Si la vigne reste trop verte à l’approche de l’hiver, le premier vrai refroidissement peut lui être fatal. Pourtant, les viticulteurs sibériens ont montré que même des vignes encore vertes peuvent survivre à l’hiver si l’on protège correctement les rameaux immatures.

Pour préserver la récolte de l’année suivante, il faut conserver les tiges encore tendres. On peut pour cela creuser une tranchée d’au plus 15 cm de profondeur et en tapisser le fond avec de vieux sacs. On coupe les pousses selon le nombre de fleurs requis par la variété, on les place dans la fosse, puis on garde le feuillage intact.

On installe ensuite des arceaux en plastique et on tend un matériau de couverture non tissé au-dessus de la tranchée. Sur ce matériau, on dépose des feuilles mortes, de la sciure ou des résidus de récolte. Puis on ajoute un deuxième voile de couverture. cette “tarte” de protection protège la partie aérienne de l’arbuste contre le gel.

Plus l’abri est simple,plus il faut qu’il soit bien pensé.

Ce petit tunnel de fortune n’a rien d’un palace, mais il peut sauver une saison entière quand le thermomètre décide de jouer les durs.

Jeunes plants sous cloche : garder l’année en vie jusqu’au printemps

Les plants annuels peuvent être déterrés puis replantés dans un conteneur,ensuite stocké à la cave jusqu’au printemps. Le substrat peut être un terreau horticole ou du sable humide.Les jeunes plants restent ainsi en cave jusqu’en février, avant d’être sortis et placés sur un rebord de fenêtre.

Il existe aussi une solution plus simple. On coupe le fond d’un récipient en plastique de cinq litres avec des ciseaux, puis on le pose sur le plant. Ce petit conservatoire improvisé doit être rempli de terre jusqu’au bord. Les tiges non mûres pour l’hiver peuvent ainsi survivre au froid sans perdre leurs feuilles.

Quand on ne peut pas faire mûrir une pousse, on peut parfois la faire patienter.

Le bois n’attend pas : ce que la vigne raconte aux jardiniers

Des pratiques culturales adaptées réduisent nettement la proportion de plants immatures. Et si l’abri hivernal reste nécessaire, il doit être construit avec des matériaux de couverture, des rameaux de conifères ou d’autres protections adaptées aux basses températures.

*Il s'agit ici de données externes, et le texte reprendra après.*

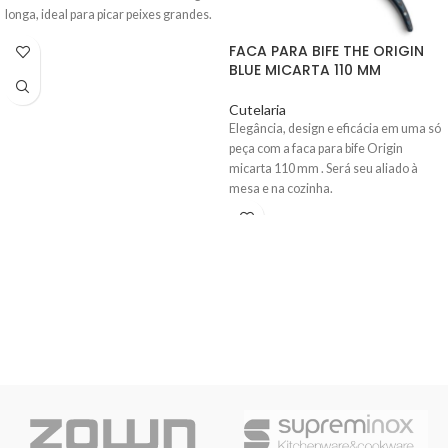
longa, ideal para picar peixes grandes.
FACA PARA BIFE THE ORIGIN
BLUE MICARTA 110 MM
Cutelaria
Elegância, design e eficácia em uma só
peça com a
faca para bife Origin
micarta 110 mm
. Será seu aliado à
mesa e na cozinha.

au fond, la vigne est assez bavarde : elle montre vite si on lui laisse trop de raisins, trop d’azote ou pas assez de lumière. On écoute, on ajuste, et la plante vous dira merci. Enfin, elle le dira à sa façon : des sarments qui lignifient bien, et un printemps qui redémarre sans drama.

Une vigne bien conduite passe l’hiver sans faire de cinéma.

ERIC
ERIC
Eric est jardinier passionné depuis 22 ans. Il partage régulièrement ses conseils et astuces de jardinage sur son blog "Jardin-Bio", pour aider les débutants comme les jardiniers confirmés à entretenir et faire évoluer leur jardin.